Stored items

◇ ◇ ◇ ◇

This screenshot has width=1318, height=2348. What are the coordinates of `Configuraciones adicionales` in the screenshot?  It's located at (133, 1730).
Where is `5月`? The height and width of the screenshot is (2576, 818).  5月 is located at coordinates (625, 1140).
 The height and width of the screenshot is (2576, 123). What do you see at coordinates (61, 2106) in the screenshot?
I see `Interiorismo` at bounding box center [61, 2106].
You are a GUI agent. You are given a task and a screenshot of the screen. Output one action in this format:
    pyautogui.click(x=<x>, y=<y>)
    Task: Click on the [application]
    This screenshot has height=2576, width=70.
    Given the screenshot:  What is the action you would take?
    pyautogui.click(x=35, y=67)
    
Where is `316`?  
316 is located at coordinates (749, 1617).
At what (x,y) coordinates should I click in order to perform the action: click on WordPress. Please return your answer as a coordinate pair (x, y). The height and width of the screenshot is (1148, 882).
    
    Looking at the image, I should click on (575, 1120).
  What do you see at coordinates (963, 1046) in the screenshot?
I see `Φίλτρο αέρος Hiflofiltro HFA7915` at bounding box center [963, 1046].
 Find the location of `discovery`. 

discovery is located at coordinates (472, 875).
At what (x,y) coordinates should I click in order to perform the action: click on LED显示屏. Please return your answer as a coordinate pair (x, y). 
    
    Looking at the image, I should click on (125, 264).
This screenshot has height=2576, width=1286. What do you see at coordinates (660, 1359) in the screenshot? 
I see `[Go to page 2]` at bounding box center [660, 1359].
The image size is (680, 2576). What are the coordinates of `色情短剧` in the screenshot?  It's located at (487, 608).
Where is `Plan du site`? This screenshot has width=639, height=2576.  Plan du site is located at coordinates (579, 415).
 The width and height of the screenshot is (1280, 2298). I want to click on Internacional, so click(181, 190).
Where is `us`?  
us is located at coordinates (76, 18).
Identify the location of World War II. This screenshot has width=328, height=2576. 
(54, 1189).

◇ ◇ ◇ ◇

This exercise calls for the line containing "Find the location" and each line after it in the records, copied exactly.

 Find the location of `discovery`. 

discovery is located at coordinates (472, 875).
At what (x,y) coordinates should I click in order to perform the action: click on LED显示屏. Please return your answer as a coordinate pair (x, y). 
    
    Looking at the image, I should click on (125, 264).
This screenshot has height=2576, width=1286. What do you see at coordinates (660, 1359) in the screenshot? 
I see `[Go to page 2]` at bounding box center [660, 1359].
The image size is (680, 2576). What are the coordinates of `色情短剧` in the screenshot?  It's located at (487, 608).
Where is `Plan du site`? This screenshot has width=639, height=2576.  Plan du site is located at coordinates (579, 415).
 The width and height of the screenshot is (1280, 2298). I want to click on Internacional, so click(181, 190).
Where is `us`?  
us is located at coordinates (76, 18).
Identify the location of World War II. This screenshot has width=328, height=2576. 
(54, 1189).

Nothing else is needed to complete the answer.